Deployment can be done through Admin console OR command line using webogic.Deployer utility.
More about the deployer utility can be found at:
http://e-docs.bea.com/wls/docs81/deployment/tools.html#wldeployer

The following are the modes of deployment.
• No stage
• Stage
• External_stage
Deployment
• WebLogic does deployment in two phases
(aka Two-Phase deployment)

Prepare : This phase makes sure that the application is in a state in which it can be deployed reliably. During this phase, Admin server copies files to target (managed servers)

Activate: The activate phase involves the actual deployment i.e the classes are loaded into memory. This takes place only if prepare phase is successful.
Deployment Modes

No Stage
In this mode, weblogic will deploy the application from the
Path= tag that is specified in the tag in config.xml.
weblogic will not make a copy of the app to any staging directory, nor will it make any copy of the app to distribute to managed servers. All servers should have to share a common file system so that all the servers would reference the application from one physical location.

Stage
weblogic will make a copy of all of the applications into the staging directory, and will deploy the app from there. weblogic will do all the file transfer of the application files to the managed servers. As part of deployment process weblogic would copy the application (WAR/EAR) on to managed servers and deploy from there.
This is default deployment mode unless changed.

External_Stage
weblogic will deploy from the staging directory, but we (user)
are responsible for getting the application (EAR/EAR) to staging directory.Weblogic will do no file transfer to the managed servers.

The difference between nostage and external stage is that nostage is intended for people who have one shared disk, so the Path= attribute is meaningful for every server in the domain.
External stage is for people who don't use a shared disk, so Path= only has meaning only the admin server. Each managed server will have a stagedPath that makes sense for that server.

WebLogic Deployment
At Narayanasetti's company we used External_Stage as our deployment mode.

Our scripts would do the file transfer and weblogic would do the deployment.

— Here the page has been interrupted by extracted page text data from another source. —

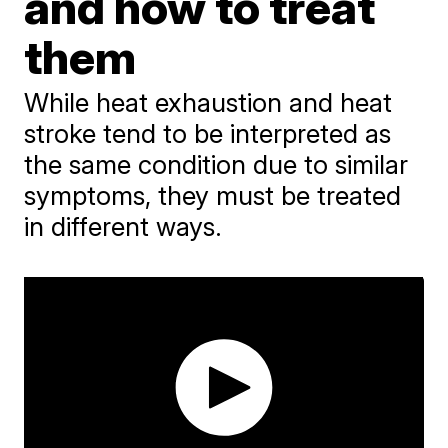
and how to treat
them
While heat exhaustion and heat
stroke tend to be interpreted as
the same condition due to similar
symptoms, they must be treated
in different ways.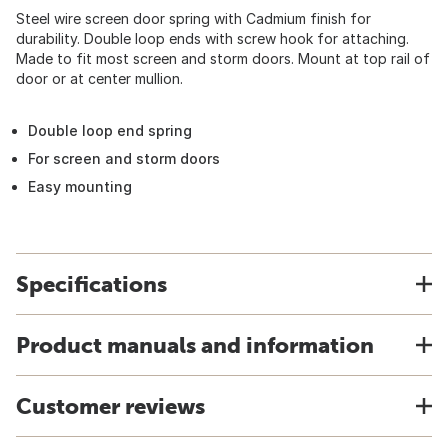
Steel wire screen door spring with Cadmium finish for
durability. Double loop ends with screw hook for attaching.
Made to fit most screen and storm doors. Mount at top rail of
door or at center mullion.
Double loop end spring
For screen and storm doors
Easy mounting
Specifications
Product manuals and information
Customer reviews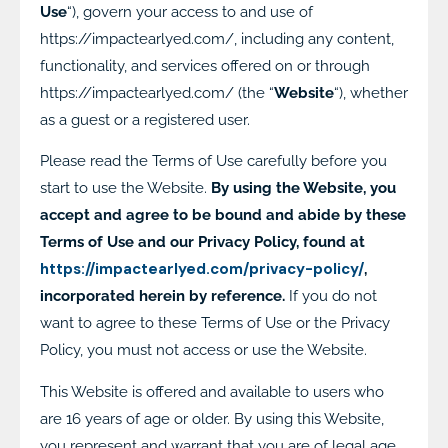
Use
“), govern your access to and use of
https://impactearlyed.com/, including any content,
functionality, and services offered on or through
https://impactearlyed.com/ (the “
Website
“), whether
as a guest or a registered user.
Please read the Terms of Use carefully before you
start to use the Website.
By using the Website, you
accept and agree to be bound and abide by these
Terms of Use and our Privacy Policy, found at
https://impactearlyed.com/privacy-policy/
,
incorporated herein by reference.
If you do not
want to agree to these Terms of Use or the Privacy
Policy, you must not access or use the Website.
This Website is offered and available to users who
are 16 years of age or older. By using this Website,
you represent and warrant that you are of legal age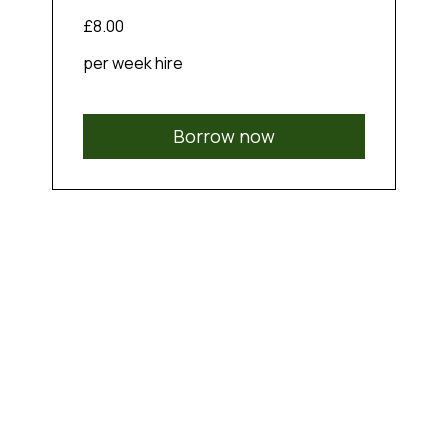
£8.00
per week hire
Borrow now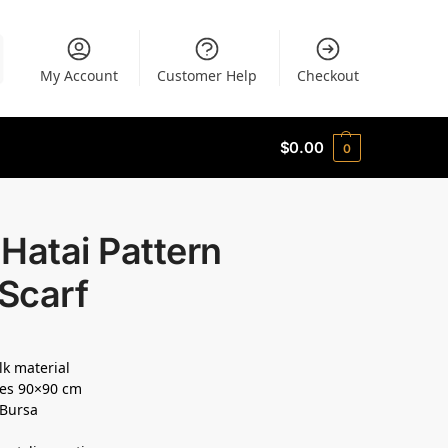
My Account
Customer Help
Checkout
$
0.00
0
Hatai Pattern
 Scarf
lk material
es 90×90 cm
 Bursa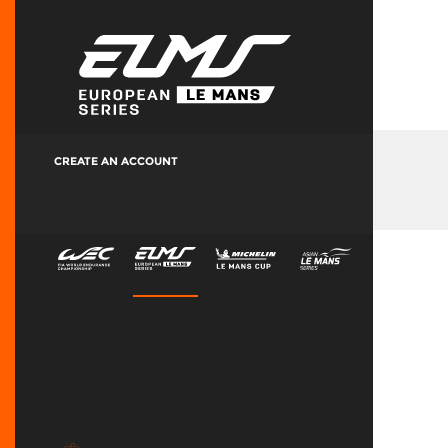
CREATE AN ACCOUNT
Manage Your Account
Accreditation History
LMEM & ALMEM Terms & Conditions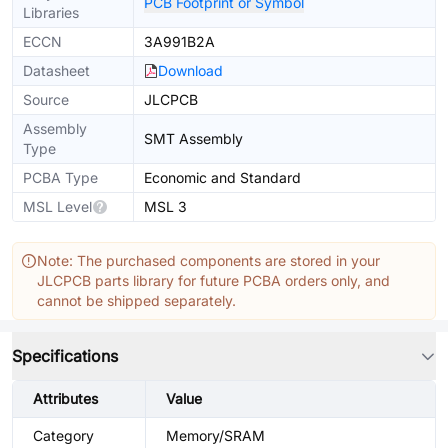
PCB Footprint or Symbol
Libraries
ECCN
3A991B2A
Datasheet
Download
Source
JLCPCB
Assembly
SMT Assembly
Type
PCBA Type
Economic and Standard
MSL Level
MSL 3
Note: The purchased components are stored in your
JLCPCB parts library for future PCBA orders only, and
cannot be shipped separately.
Specifications
Attributes
Value
Category
Memory/SRAM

More over we use command line utility weblogic.Deployer
for deployment purpose.

WebLogic JDBC
Connection pool:
Connection pool is a named group of identical JDBC connections to a database that are created when the connection pool is deployed. Connection pooling is for efficiency purposes to reduce the overhead of creating connection objects at runtime.

JDBC Flow logic:
When server startup, depending on the initial JDBC pool capacity, connections are created.
Connections are created based on the information provided in pool attributes.
At runtime, Client asks for a connection, weblogic would take an existing connection from pool and do a ping (query is user defined).
If ping is successful, weblogic would give connection to client, else it will recreate and give the connection.
WebLogic JDBC (Flow chart)
WebLogic JDBC configuration
1) Create a connection Pool from Admin console.
Provide all the JDBC driver attributes like Driver class, Driver URL and test table name.
2) Target the connection pool to the list of servers.
3) Create a Datasource and assign it to the pool created.
4) Target the Datasource to the servers where connection pool is targeted.

WEbLogic JDBC (Drivers)
• WebLogic has integrated JDBC drivers.
All the drivers that weblogic ship are JDBC type4 thin drivers.
(All the weblogic JDBC drivers are from DataDirect technologies)

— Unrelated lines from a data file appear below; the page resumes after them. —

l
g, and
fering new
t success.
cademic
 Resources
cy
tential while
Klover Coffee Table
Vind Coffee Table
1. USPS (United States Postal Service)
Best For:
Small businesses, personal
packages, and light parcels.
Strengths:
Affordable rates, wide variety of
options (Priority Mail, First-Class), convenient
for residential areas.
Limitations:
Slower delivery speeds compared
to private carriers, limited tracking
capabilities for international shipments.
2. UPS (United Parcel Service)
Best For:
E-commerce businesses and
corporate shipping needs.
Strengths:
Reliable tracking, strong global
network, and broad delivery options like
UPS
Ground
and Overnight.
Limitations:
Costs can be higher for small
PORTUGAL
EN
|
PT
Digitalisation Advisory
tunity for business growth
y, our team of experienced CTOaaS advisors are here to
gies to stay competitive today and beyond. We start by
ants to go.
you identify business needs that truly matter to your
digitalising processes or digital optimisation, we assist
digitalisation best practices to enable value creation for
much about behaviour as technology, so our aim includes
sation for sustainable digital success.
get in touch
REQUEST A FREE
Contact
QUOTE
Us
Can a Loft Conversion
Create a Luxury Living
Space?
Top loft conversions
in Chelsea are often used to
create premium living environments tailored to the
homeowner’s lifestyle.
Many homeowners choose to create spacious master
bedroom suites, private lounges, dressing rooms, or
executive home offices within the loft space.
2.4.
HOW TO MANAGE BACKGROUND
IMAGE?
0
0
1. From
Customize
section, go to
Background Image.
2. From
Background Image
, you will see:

WebLogic would also include some of the frequently used drivers. These drivers come with installation. These drivers are shipped for convenience purpose and it is advisable to use the latest drivers available from vendors website.

WebLogic JDBC
The following are the that drivers come with weblogic installation:
(Apart from weblogic type 4 integrated drivers)
They are located under /beahome/weblogic81/server/ext/jdbc :
• Oracle 10g,9.2 thin driver
• Sybase Jconnect5.5 , 4.x
Any driver that implements JDBC spec can be used with weblogic. The driver should be thread safe too. (Suitable for multithreaded apps)
WebLogic would support type2 OCI drivers too. However thin driver is recommended because it is 100% java and not prone to jvm crash or native memory leak. In case of Oracle, the performance between thin driver and OCI driver has been pretty much narrowed down with JDK1.4 (As per Oracle)

WebLogic JDBC MultiPool
1.MultiPool
This is a pool of connection Pools. The pools can be connected to different DBMS or specific setup like Oracle RAC.
You would need to choose the algorithm based on application requirements (Only one algorithm can be applied)
• High Availability: All connection requests are served from first pool in the list. *Only* if the pool is not available, (connection fails and cannot be refreshed) the connection is routed to the next pool in the list.

2. Loadbalacing:

Connection requests to the pool are roundrobined across the list of pools. However if a connection request to a connection pool
was not successful and cannot be recreated (such as when DB is down or pool is suspended) then the request is routed to next connection pool in the list.
Oracle RAC:
The multipool concept can be applied to Oracle RAC where each connection pool is connected to one of the oracle instance and we can choose the algorithm.
There are quite a few limitations to multipool when global transactions are involved (XA).

WebLogic JMX
• Weblogic implements SUN JMX1.0 (Java Management Extensions)
All WebLogic Server resources are managed through these JMX-based services.
For easy understanding, consider the following : JDBC connection Pool (snippet from config.xml)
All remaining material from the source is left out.